Liver biopsy is indicated if hepatitis persists or diagnosis is unclear.


GENERAL MEASURES

Diet: If no hepatic encephalopathy, then normal protein intake appropriate. With hepatic encephalopathy, maintain 1 to 1.5mg/kg daily protein intake.

Avoid alcohol and other hepatotoxic agents.

Monitor blood glucose regularly given potential risk of hypoglycaemia.

MEDICINE TREATMENT

If the patient is bleeding, check INR and correct coagulopathy with:

  • Lyophilised plasma or FFP

LoEII [14]

Parenteral Vitamin K should be provided and the INR reassessed.
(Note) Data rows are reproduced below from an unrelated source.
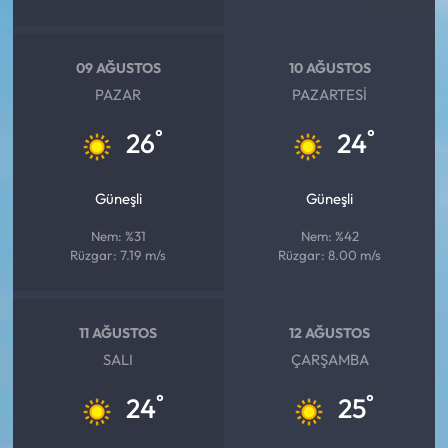
09 AĞUSTOS
10 AĞUSTOS
PAZAR
PAZARTESI
°
°
26
24
Güneşli
Güneşli
Nem: %31
Nem: %42
Rüzgar: 7.19 m/s
Rüzgar: 8.00 m/s
11 AĞUSTOS
12 AĞUSTOS
SALI
ÇARŞAMBA
°
°
24
25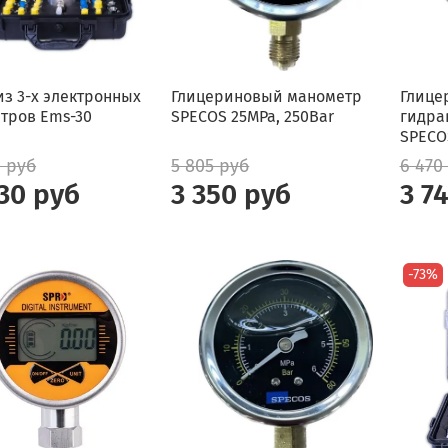
из 3-х электронных
Глицериновый манометр
Глице
тров Ems-30
SPECOS 25MPa, 250Bar
гидра
SPECO
0 руб
5 805 руб
6 470
30 руб
3 350 руб
3 7
-73%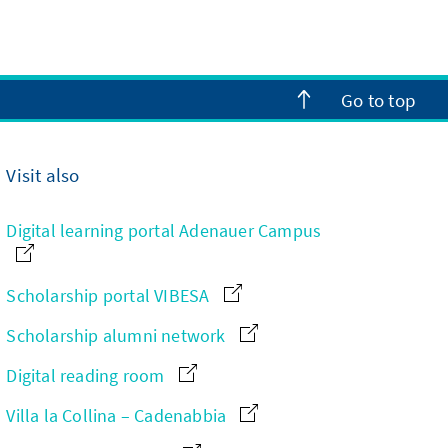
Go to top
Visit also
Digital learning portal Adenauer Campus
Scholarship portal VIBESA
Scholarship alumni network
Digital reading room
Villa la Collina – Cadenabbia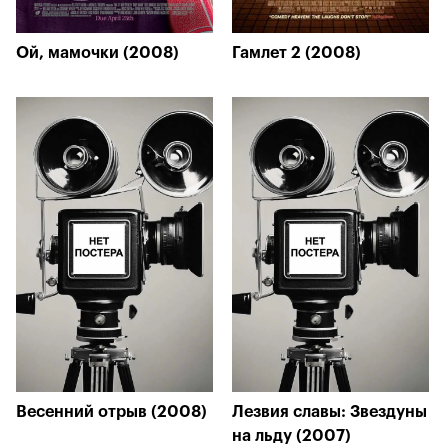
Ой, мамочки (2008)
Гамлет 2 (2008)
Весенний отрыв (2008)
Лезвия славы: Звездуны
на льду (2007)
Hepatitis due to infections

Antibiotic therapy based on culture, serology or suspected aetiology e.g. leptospirosis.

Alcohol-induced hepatitis

  • Thiamine, oral, 300 mg daily

Other vitamins if indicated.

LoEII [15]

Drug-induced hepatitis

Stop all potentially hepatotoxic medication immediately, in consultation with a specialist.
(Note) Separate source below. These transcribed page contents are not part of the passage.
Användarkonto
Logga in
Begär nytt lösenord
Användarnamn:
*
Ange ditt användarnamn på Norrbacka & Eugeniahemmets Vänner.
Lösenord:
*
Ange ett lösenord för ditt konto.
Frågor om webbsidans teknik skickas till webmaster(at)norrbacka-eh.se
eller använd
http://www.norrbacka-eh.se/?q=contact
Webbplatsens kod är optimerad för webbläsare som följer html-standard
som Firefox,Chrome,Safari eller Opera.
Auto-immune hepatitis K75.4

Patients with persistent hepatitis, negative viral markers and no hepatotoxins. Biopsy and/or various parameters are required to make the diagnosis.

If autoimmune hepatitis:

  • Corticosteroids (intermediate-acting) e.g.:
  • Prednisone, oral, 0.5 mg/kg daily.
    • Taper dose to a suitable maintenance dose. (See PREDNISONE, ORAL for an example of dose reduction regimen)
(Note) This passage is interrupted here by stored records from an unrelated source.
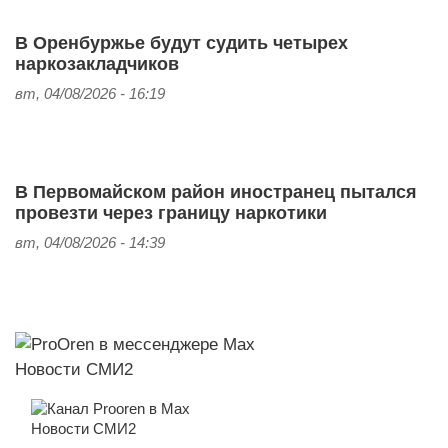
В Оренбуржье будут судить четырех
наркозакладчиков
вт, 04/08/2026 - 16:19
В Первомайском район иностранец пытался
провезти через границу наркотики
вт, 04/08/2026 - 14:39
Новости СМИ2
Новости СМИ2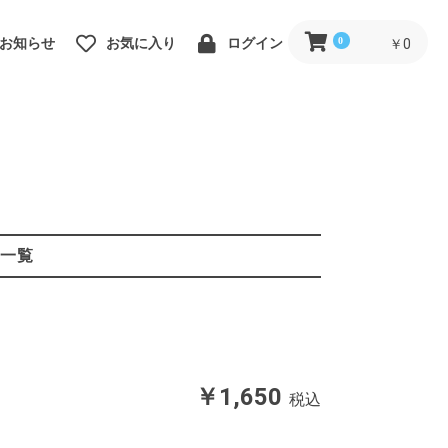
0
お知らせ
お気に入り
ログイン
￥0
一覧
￥1,650
税込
AND (in consultation with gastroenterologist or hepatologist)

  • Azathioprine, oral, 0.5 mg/kg daily, titrated up to 1 mg/kg daily depending on response and WCC.

REFERRAL

  • Where patients cannot be managed locally or biopsy cannot be done, i.e. diagnosis is unclear.
  • Non-resolving hepatitis.

Note: Refer timeously before extensive liver damage occurs.